Task requirements: Nothing but the lines from the one with "How to know" through the final line of the entries below should be written out, each exactly as given.

Input data:
● ● ●
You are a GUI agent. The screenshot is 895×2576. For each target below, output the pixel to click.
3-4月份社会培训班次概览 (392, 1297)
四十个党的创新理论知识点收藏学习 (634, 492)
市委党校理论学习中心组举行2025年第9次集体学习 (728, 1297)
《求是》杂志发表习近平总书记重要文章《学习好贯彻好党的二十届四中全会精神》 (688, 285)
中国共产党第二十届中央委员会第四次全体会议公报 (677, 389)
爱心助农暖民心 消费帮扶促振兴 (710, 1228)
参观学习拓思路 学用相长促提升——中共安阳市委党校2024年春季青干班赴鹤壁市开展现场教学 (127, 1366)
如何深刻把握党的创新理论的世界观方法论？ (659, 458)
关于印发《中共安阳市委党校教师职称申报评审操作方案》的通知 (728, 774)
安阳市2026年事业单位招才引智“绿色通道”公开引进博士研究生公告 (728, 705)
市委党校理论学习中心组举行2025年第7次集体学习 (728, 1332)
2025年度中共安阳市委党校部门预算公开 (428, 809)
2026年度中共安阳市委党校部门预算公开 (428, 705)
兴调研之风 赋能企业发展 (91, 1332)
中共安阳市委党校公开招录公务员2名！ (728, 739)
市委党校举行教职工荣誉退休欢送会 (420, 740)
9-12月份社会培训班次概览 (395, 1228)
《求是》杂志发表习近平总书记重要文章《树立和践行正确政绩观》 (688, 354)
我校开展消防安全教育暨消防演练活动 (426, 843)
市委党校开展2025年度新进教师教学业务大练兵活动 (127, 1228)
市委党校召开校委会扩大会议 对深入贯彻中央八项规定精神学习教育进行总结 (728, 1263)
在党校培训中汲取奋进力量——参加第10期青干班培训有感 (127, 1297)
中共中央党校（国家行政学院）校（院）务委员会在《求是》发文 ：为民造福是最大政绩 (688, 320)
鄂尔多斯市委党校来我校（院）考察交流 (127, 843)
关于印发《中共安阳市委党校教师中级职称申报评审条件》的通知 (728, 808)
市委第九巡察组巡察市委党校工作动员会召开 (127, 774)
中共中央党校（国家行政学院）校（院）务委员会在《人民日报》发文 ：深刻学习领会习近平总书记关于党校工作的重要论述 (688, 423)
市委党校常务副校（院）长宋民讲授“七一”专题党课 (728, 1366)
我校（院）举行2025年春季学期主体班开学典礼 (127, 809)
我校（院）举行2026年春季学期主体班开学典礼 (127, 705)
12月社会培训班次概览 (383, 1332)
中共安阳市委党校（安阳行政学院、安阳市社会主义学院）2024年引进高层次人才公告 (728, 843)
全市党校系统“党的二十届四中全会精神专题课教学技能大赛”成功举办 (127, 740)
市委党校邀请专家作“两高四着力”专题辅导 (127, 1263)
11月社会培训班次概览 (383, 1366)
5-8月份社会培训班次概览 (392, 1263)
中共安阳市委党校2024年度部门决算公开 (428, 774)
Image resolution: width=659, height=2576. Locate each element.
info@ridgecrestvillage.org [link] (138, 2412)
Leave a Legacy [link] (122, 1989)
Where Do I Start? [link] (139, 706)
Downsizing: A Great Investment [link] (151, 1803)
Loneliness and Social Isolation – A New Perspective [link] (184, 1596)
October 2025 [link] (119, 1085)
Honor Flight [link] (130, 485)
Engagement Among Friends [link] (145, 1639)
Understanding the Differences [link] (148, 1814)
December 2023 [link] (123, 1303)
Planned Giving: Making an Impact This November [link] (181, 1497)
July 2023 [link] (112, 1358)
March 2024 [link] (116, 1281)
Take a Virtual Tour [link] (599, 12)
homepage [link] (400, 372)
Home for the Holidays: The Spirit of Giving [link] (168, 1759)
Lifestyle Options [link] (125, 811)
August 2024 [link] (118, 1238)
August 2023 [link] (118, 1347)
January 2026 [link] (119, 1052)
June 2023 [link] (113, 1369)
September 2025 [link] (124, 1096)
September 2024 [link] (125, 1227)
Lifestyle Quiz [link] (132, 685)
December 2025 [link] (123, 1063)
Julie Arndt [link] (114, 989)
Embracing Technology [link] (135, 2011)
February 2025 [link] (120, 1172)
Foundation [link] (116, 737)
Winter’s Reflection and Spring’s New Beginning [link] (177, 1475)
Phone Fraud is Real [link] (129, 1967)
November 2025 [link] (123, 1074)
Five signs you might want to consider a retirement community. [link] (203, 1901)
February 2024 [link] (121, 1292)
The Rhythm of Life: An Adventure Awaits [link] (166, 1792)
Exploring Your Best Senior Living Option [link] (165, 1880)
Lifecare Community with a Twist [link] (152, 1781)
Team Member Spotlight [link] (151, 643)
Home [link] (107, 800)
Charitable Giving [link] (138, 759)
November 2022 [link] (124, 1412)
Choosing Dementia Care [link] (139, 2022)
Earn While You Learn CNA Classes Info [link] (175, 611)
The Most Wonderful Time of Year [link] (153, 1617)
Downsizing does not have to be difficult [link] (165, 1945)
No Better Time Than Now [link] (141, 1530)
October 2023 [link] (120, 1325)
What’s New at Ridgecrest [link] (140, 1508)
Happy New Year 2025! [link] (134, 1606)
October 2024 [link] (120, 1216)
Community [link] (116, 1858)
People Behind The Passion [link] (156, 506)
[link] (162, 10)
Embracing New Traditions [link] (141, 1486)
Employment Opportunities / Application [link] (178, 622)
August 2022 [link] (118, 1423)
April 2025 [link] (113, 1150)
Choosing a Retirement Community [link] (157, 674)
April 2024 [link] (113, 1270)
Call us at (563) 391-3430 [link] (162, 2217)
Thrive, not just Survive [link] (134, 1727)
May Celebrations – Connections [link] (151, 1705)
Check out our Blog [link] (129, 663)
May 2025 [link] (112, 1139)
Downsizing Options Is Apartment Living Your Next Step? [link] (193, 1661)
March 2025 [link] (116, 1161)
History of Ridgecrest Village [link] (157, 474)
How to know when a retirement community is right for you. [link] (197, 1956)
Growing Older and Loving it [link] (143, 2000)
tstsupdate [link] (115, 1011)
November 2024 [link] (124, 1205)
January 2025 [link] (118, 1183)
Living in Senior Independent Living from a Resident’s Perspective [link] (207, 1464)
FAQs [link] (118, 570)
● ● ●
Answer box:
How to know when a retirement community is right for you. [link] (197, 1956)
Growing Older and Loving it [link] (143, 2000)
tstsupdate [link] (115, 1011)
November 2024 [link] (124, 1205)
January 2025 [link] (118, 1183)
Living in Senior Independent Living from a Resident’s Perspective [link] (207, 1464)
FAQs [link] (118, 570)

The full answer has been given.